The writer in one of the narrow alleys of the Call, used by her ancestors 520 years ago. (photo credit: courtesy)
The writer in one of the narrow alleys of the Call, used by her ancestors 520 years ago. (photo credit: courtesy)
River view of Girona. (photo credit: Courtesy)
River view of Girona. (photo credit: Courtesy)

Have you ever wanted to meet your ancestors from a faraway time and place? Have you wondered about all the locations they lived in and what sort of people they were?

I grew up with incredible stories of my great-grandparents’ adventures and treks across continents and wanted to find out as much as I could about my ancestors. Modern, affordable DNA testing made it possible for me to uncover more about who I am and where I came from — and revealed an extraordinary surprise. This discovery took me on a trip to Spain, where my investigation of my family’s past inadvertently revealed the search for Jewish origins and identity many Spaniards are currently engaged in.

The first thing I needed was my map. In 2003, the Human Genome Project announced that it had mapped the approximately 25,000 genes of the human genome. Two years later, Gene Base founded “the world’s first online personal genomics DNA database.” Based in Canada, they offer DNA tests to help you trace your ancestral routes.

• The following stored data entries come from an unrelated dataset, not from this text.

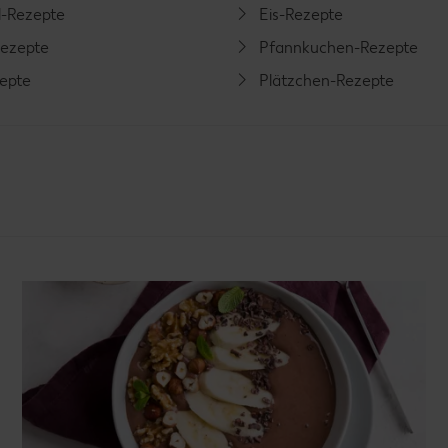
l-Rezepte
Eis-Rezepte
ezepte
Pfannkuchen-Rezepte
zepte
Plätzchen-Rezepte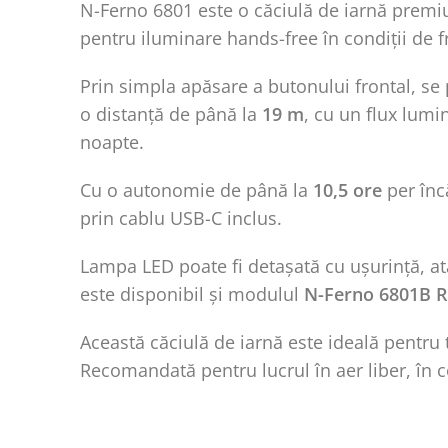
N-Ferno 6801 este o căciulă de iarnă premiu
pentru iluminare hands-free în condiții de fr
Prin simpla apăsare a butonului frontal, se
o distanță de până la
19 m
, cu un flux lumi
noapte.
Cu o autonomie de până la
10,5 ore
per înc
prin cablu USB-C inclus.
Lampa LED poate fi detașată cu ușurință, atâ
este disponibil și modulul
N-Ferno 6801B R
Această căciulă de iarnă este ideală pentru t
Recomandată pentru lucrul în aer liber, în c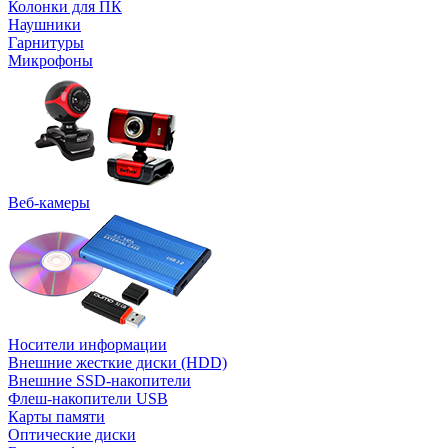
Колонки для ПК
Наушники
Гарнитуры
Микрофоны
Веб-камеры
Носители информации
Внешние жесткие диски (HDD)
Внешние SSD-накопители
Флеш-накопители USB
Карты памяти
Оптические диски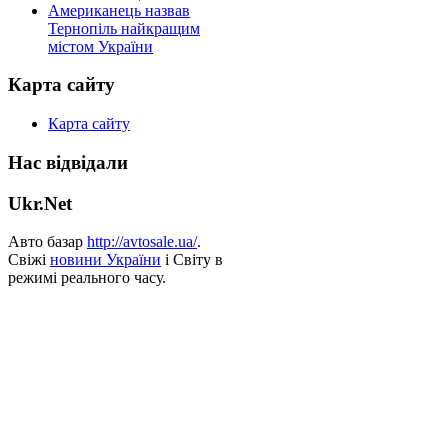
Американець назвав
Тернопіль найкращим
містом України
Карта сайту
Карта сайту
Нас відвідали
Ukr.Net
Авто базар
http://avtosale.ua/
.
Свіжі
новини України
і Світу в
режимі реального часу.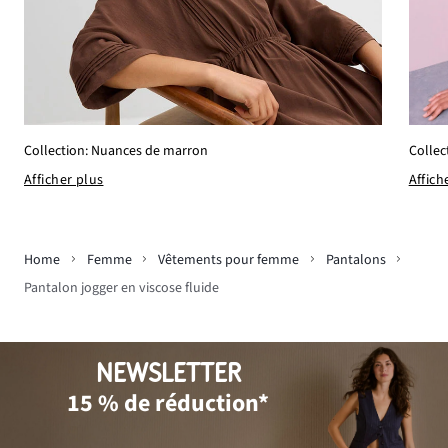
Collection: Nuances de marron
Collec
Afficher plus
Affich
Home
Femme
Vêtements pour femme
Pantalons
Pantalon jogger en viscose fluide
NEWSLETTER
15 % de réduction*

To get the most complete results, it is necessary to have samples from male and female siblings. The brother’s cheek swab will reveal the ancestral route of the males in the family, and the sister’s for the females. Fortunately for me, I have a brother. He and I scrubbed the inside of our cheeks with the special swabs, shipped them off to a laboratory, and waited for the results.

They arrived a few months later. Some of my ancestral routes were consistent with what I had been told by my grandparents. On the male side, the arrow went directly from the Near East to Bukhara (in modern day Uzbekistan). My family remained there, part of an isolated community, for around 1,000 years. However, the matrilineal analysis revealed a surprise. This is what had always been considered the Ashkenazi side of the family.

According to the DNA analysis, these ancestors lived in Catalonia for hundreds of years, a sojourn we had known nothing about. They left when the Jews were expelled from Spain in 1492. Even more amazingly, I was able to extract the name of a city: Girona! I had never heard of it before.

The writer on a bridge leading to Girona's Old City. (photo credit: courtesy)
The writer on a bridge leading to Girona’s Old City. (photo credit: courtesy)

Girona is a beautiful city, nestled on the banks of the Onyar River. It is located in the northeast of Catalonia, Spain, about one hour’s drive from Barcelona. I grew up with the oral tradition that following the expulsion of the Jews from Spain in 1492, the rabbis issued a herem (formal ban) that Jews were not to enter Spain for the next 500 years. Although the year 2012 is well after the herem would have expired, I wanted to verify whether this herem had really existed.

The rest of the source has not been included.